Oh I see, that is great! I'll then use those 3 equivalent ones.

[jchodera]

@razvanmarinescu : You have to be a bit careful here---the PDB file you feed to OpenMM must have the explicitly protonated ligand (while PDB files you obtain from the Protein Data Bank generally only contains heavy atoms, not protons) and the SMILES string you use to construct the ligand must have exactly the same explicit protonation state. It may be easier to delete the ligand in the PDB file and replace it with the explicitly protonated PDB version downloadable from the Ligand Expo 'downloads' page that has been prepared by OpenEye.
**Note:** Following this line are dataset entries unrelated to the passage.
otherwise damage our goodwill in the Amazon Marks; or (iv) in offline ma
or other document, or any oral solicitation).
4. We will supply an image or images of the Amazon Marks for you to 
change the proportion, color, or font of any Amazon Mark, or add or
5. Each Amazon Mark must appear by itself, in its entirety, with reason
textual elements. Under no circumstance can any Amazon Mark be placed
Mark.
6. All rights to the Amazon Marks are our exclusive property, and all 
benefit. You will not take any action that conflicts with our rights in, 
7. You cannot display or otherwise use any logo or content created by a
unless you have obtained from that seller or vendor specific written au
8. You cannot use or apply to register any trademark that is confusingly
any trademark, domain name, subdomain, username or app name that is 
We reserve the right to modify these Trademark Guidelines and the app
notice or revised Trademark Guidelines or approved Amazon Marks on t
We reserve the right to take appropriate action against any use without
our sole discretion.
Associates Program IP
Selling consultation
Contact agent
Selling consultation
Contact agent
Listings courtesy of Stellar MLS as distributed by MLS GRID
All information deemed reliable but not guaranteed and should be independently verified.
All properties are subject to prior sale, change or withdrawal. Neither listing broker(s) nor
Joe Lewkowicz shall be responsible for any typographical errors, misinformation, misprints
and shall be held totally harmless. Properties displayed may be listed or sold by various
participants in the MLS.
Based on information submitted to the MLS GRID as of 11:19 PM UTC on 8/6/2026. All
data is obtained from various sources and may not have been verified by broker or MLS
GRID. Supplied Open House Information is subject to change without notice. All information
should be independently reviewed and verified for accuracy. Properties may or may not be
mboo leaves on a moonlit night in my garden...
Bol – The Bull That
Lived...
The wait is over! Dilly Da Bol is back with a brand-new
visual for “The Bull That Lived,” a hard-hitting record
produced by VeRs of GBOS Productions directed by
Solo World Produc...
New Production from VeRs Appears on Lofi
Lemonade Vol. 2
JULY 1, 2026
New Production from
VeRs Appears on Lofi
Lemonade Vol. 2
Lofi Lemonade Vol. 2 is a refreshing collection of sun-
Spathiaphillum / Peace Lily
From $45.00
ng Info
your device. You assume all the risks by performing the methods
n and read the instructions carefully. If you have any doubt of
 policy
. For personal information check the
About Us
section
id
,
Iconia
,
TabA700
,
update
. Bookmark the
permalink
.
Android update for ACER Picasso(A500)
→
You can also load the exact same version (as PDB or SDF) into an OpenFF Molecule object and pass that to the GAFF residue template generator to make sure their protonation states match.
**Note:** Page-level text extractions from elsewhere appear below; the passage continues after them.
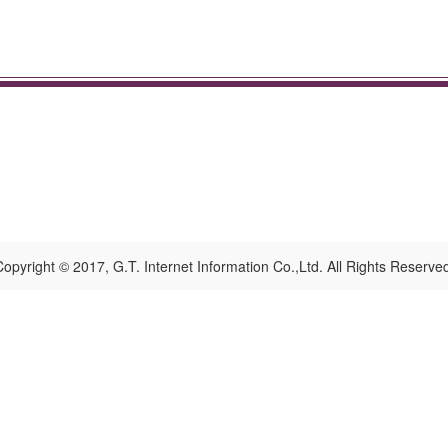
opyright © 2017, G.T. Internet Information Co.,Ltd. All Rights Reserve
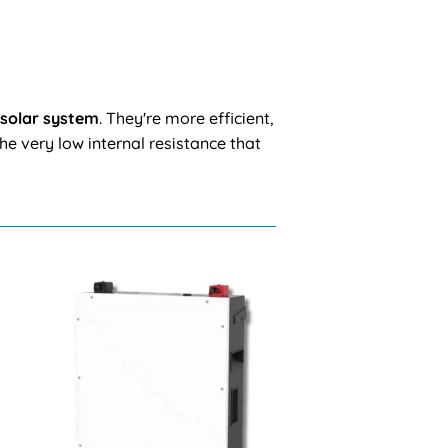
 solar system
. They're more efficient,
he very low internal resistance that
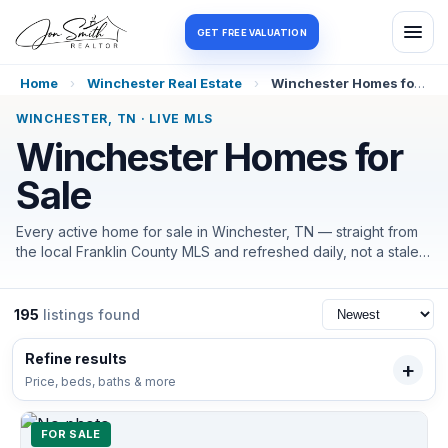
Log in
Register
GET FREE VALUATION
Home
›
Winchester Real Estate
›
Winchester Homes for Sale
WINCHESTER, TN · LIVE MLS
Winchester Homes for
Sale
Every active home for sale in Winchester, TN — straight from
the local Franklin County MLS and refreshed daily, not a stale
portal feed. Filter by price, beds, or what matters most here
(in-town or on the water, acreage, lake access), and I'll help
you tour and negotiate the moment the right one lands.
195
listings found
Refine results
Price, beds, baths & more
FOR SALE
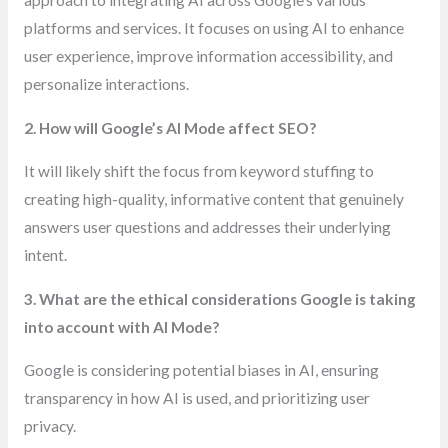
approach to integrating AI across Google’s various
platforms and services. It focuses on using AI to enhance
user experience, improve information accessibility, and
personalize interactions.
2. How will Google’s AI Mode affect SEO?
It will likely shift the focus from keyword stuffing to
creating high-quality, informative content that genuinely
answers user questions and addresses their underlying
intent.
3. What are the ethical considerations Google is taking
into account with AI Mode?
Google is considering potential biases in AI, ensuring
transparency in how AI is used, and prioritizing user
privacy.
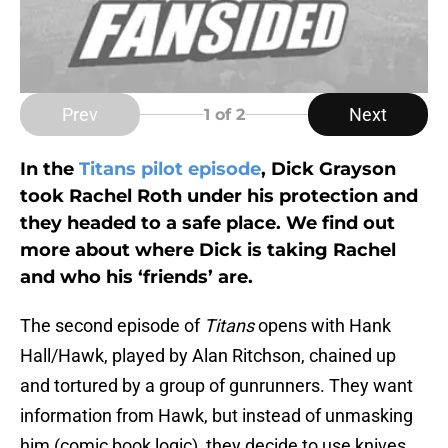
Prev
Next
1
of 2
In the
Titans pilot episode
, Dick Grayson
took Rachel Roth under his protection and
they headed to a safe place. We find out
more about where Dick is taking Rachel
and who his ‘friends’ are.
The second episode of
Titans
opens with Hank
Hall/Hawk, played by Alan Ritchson, chained up
and tortured by a group of gunrunners. They want
information from Hawk, but instead of unmasking
him (comic book logic), they decide to use knives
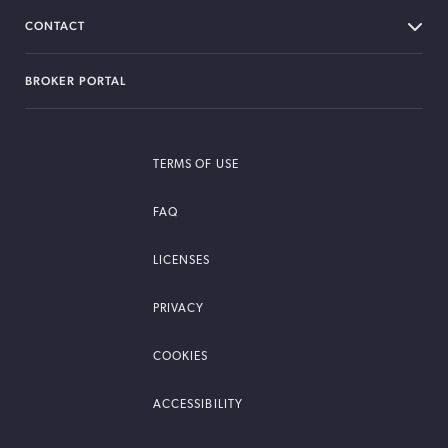
CONTACT
BROKER PORTAL
TERMS OF USE
FAQ
LICENSES
PRIVACY
COOKIES
ACCESSIBILITY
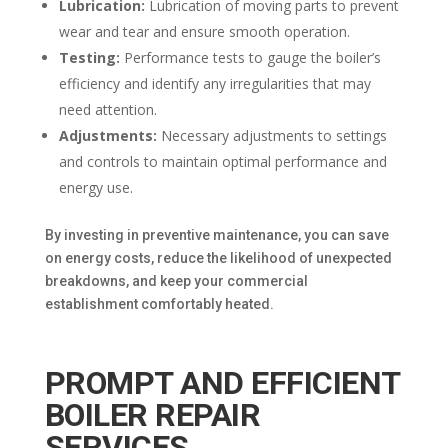
Lubrication:
Lubrication of moving parts to prevent
wear and tear and ensure smooth operation.
Testing:
Performance tests to gauge the boiler’s
efficiency and identify any irregularities that may
need attention.
Adjustments:
Necessary adjustments to settings
and controls to maintain optimal performance and
energy use.
By investing in preventive maintenance, you can save
on energy costs, reduce the likelihood of unexpected
breakdowns, and keep your commercial
establishment comfortably heated.
PROMPT AND EFFICIENT
BOILER REPAIR
SERVICES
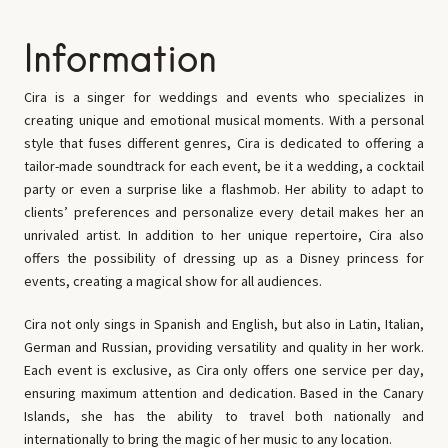
Information
Cira is a singer for weddings and events who specializes in
creating unique and emotional musical moments. With a personal
style that fuses different genres, Cira is dedicated to offering a
tailor-made soundtrack for each event, be it a wedding, a cocktail
party or even a surprise like a flashmob. Her ability to adapt to
clients’ preferences and personalize every detail makes her an
unrivaled artist. In addition to her unique repertoire, Cira also
offers the possibility of dressing up as a Disney princess for
events, creating a magical show for all audiences.
Cira not only sings in Spanish and English, but also in Latin, Italian,
German and Russian, providing versatility and quality in her work.
Each event is exclusive, as Cira only offers one service per day,
ensuring maximum attention and dedication. Based in the Canary
Islands, she has the ability to travel both nationally and
internationally to bring the magic of her music to any location.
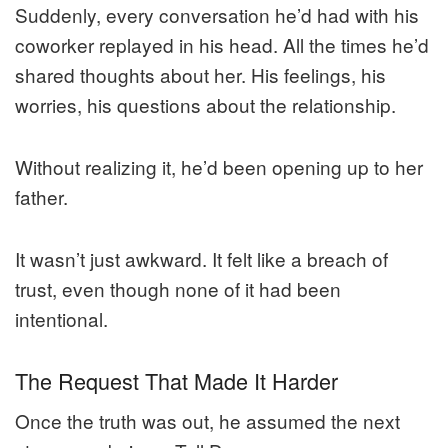
Suddenly, every conversation he’d had with his
coworker replayed in his head. All the times he’d
shared thoughts about her. His feelings, his
worries, his questions about the relationship.
Without realizing it, he’d been opening up to her
father.
It wasn’t just awkward. It felt like a breach of
trust, even though none of it had been
intentional.
The Request That Made It Harder
Once the truth was out, he assumed the next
@peastman : Thanks for the help!

[razvanmarinescu]

Hi @jchodera, thank you so much for the tip. So the SMILES strings we have above are non-protonated, while OpenMM needs a protonated SMILES to do the simulation.

Once I download the file with the protonated ligand, how do I place it at the exact (bound) position where it's meant to be? Do I align it based on RMSD? Or is there a better way?

Thanks!

[peastman]

Hydrogens are usually implicit in SMILES strings. Tools like RDKit and OpenFF Toolkit can add them automatically. See, for example, https://docs.openforcefield.org/projects/toolkit/en/stable/api/generated/openff.toolkit.topology.Molecule.html#openff.toolkit.topology.Molecule.from_rdkit.

Since no one else has answered your other question I'll try, though I don't really have a lot of experience at this sort of thing. Hopefully someone else can provide a better answer.

Figuring out where a ligand binds is a complicated scientific question. The best case is if you have a crystal structure showing exactly where it binds. If you don't have that but you have a good idea where the binding site is, you could try positioning it approximately, minimize energy, and then run some dynamics to let it settle into place. And of course there is a whole field of docking algorithms that try to figure out the binding site automatically if you don't already know it.

It also depends on what you're trying to learn. In many cases you expect the ligand to repeatedly bind and unbind, and that's what you want to study: how quickly does it bind, how long does it stay bound, etc. In that case, it's ok if it doesn't start out in the right position. You want to see how quickly it gets there.

[razvanmarinescu]

@peastman thank a lot, that all makes sense. I think aligning based on RMSD would be enough.

My main issue now is that I have trouble building the GAFF force field, see my other issue that I raised. Can you have a quick look on that code, would really appreciate any help! I've been trying to fix it but cannot figure it out.